08 Apr Lighting Project Trees: Indoor Forest
Lighting projectors and cables hang from the spindly branches of chunky black trees inside this penthouse bar and nightclub in Paris by French designer Mathieu Lehanneur.
Named Electric, the music venue features soundproofed music rooms, an outdoor terrace and a dance floor facing out over the city skyline.
Mathieu Lehanneur collaborated with architect Ana Moussinet to design the interior and added split levels to define different zones.
By day, sofas and trunk-shaped stools can be dotted around the space to form lounge seating areas. By night, these are stored away to open up a ballroom with a rippled DJ booth.
Faceted windows and diagonal panels give texture to the walls in one of the spaces. Others can be used as screens for lighting and video projections.

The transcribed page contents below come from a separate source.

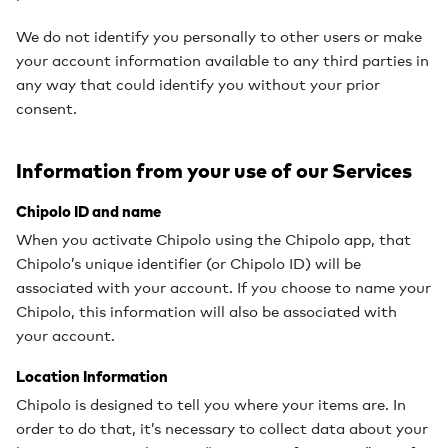
We do not identify you personally to other users or make
your account information available to any third parties in
any way that could identify you without your prior
consent.
Information from your use of our Services
Chipolo ID and name
When you activate Chipolo using the Chipolo app, that
Chipolo’s unique identifier (or Chipolo ID) will be
associated with your account. If you choose to name your
Chipolo, this information will also be associated with
your account.
Location Information
Chipolo is designed to tell you where your items are. In
order to do that, it’s necessary to collect data about your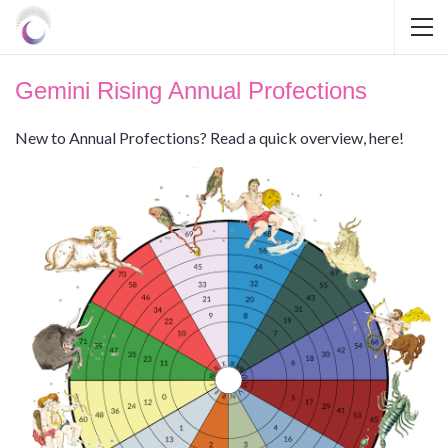
Gemini Rising Annual Profections
New to Annual Profections? Read a quick overview, here!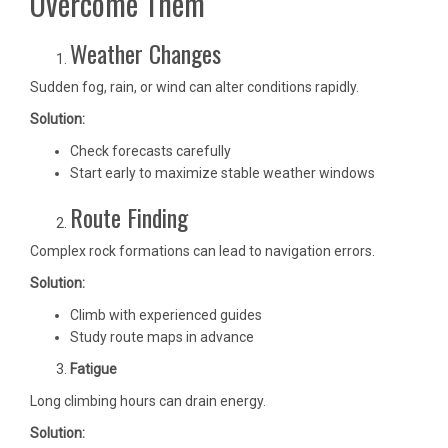
Overcome Them
Weather Changes
Sudden fog, rain, or wind can alter conditions rapidly.
Solution:
Check forecasts carefully
Start early to maximize stable weather windows
Route Finding
Complex rock formations can lead to navigation errors.
Solution:
Climb with experienced guides
Study route maps in advance
Fatigue
Long climbing hours can drain energy.
Solution: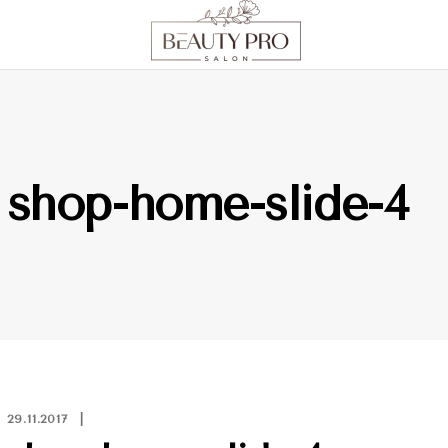
shop-home-slide-4
29.11.2017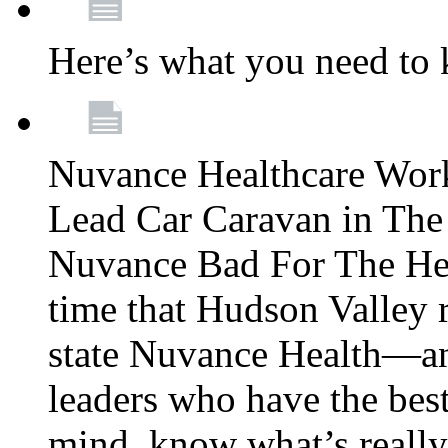
Here’s what you need to
Nuvance Healthcare Wor
Lead Car Caravan in The
Nuvance Bad For The Hea
time that Hudson Valley 
state Nuvance Health—a
leaders who have the best
mind, know what’s really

Impressive by day, magical by night, Electric is a venue which never sleeps. A lounge interspersed with soundproofed modules and an 80m2 terrace, Electric is a space equipped with a mixing console whose ballroom floor provides a new perspective over Paris, integrating the ring road as a perpetually moving graphic foreground facing the metal mesh of the Eiffel Tower.
“If Alice in Wonderland had liked rock this is where she would have spent her days and nights…” summarised Mathieu Lehanneur. Electric, the new cultural platform in Paris, is already an event in itself: a 1,000 m2 penthouse in which the designer has devised a canopy of sound suspended between heaven and earth, monumental electrical braids emerging like pitch black trees.

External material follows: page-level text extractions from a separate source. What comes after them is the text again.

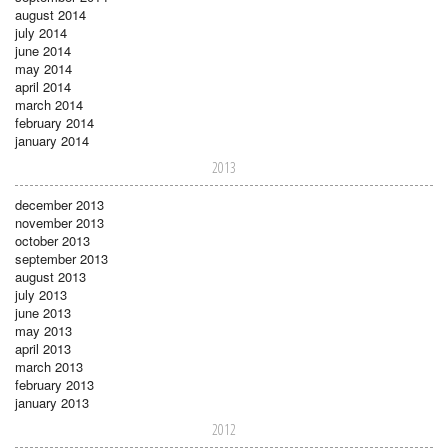
august 2014
july 2014
june 2014
may 2014
april 2014
march 2014
february 2014
january 2014
2013
december 2013
november 2013
october 2013
september 2013
august 2013
july 2013
june 2013
may 2013
april 2013
march 2013
february 2013
january 2013
2012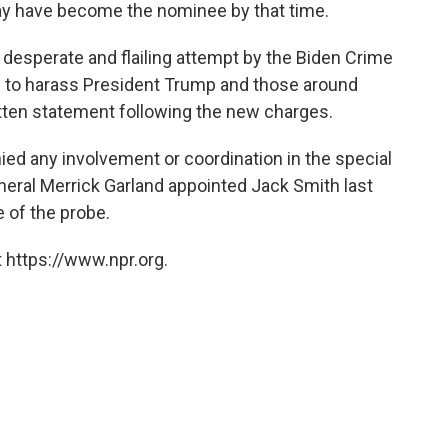
ay have become the nominee by that time.
 desperate and flailing attempt by the Biden Crime
e to harass President Trump and those around
itten statement following the new charges.
ed any involvement or coordination in the special
eral Merrick Garland appointed Jack Smith last
 of the probe.
 https://www.npr.org.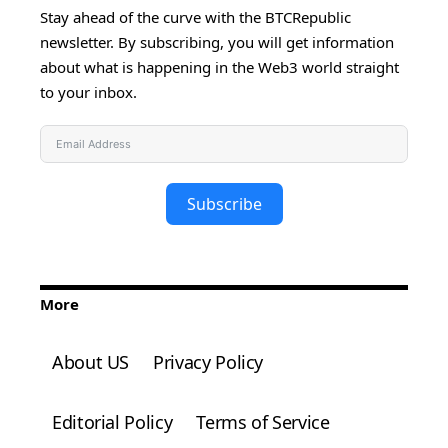
Stay ahead of the curve with the BTCRepublic
newsletter. By subscribing, you will get information
about what is happening in the Web3 world straight
to your inbox.
Subscribe
More
About US
Privacy Policy
Editorial Policy
Terms of Service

A huge trompe l’œil window onto the city, surrounded by streams of LED lights, is an ultimate nod to a new Versailles, Electric has already been chosen by We Love Art, and Kavinski for the global launch of his next album, and Ducasse… Meanwhile there are already rumours about the installation of an enormous open-air swimming-pool on the site of the car park this summer.
A result of the high creative demands of the management ensured by curator John Michael Ramirez whose range of artists contributes to the cultural distinction of the venue: Greater Paris has found its centre of gravity.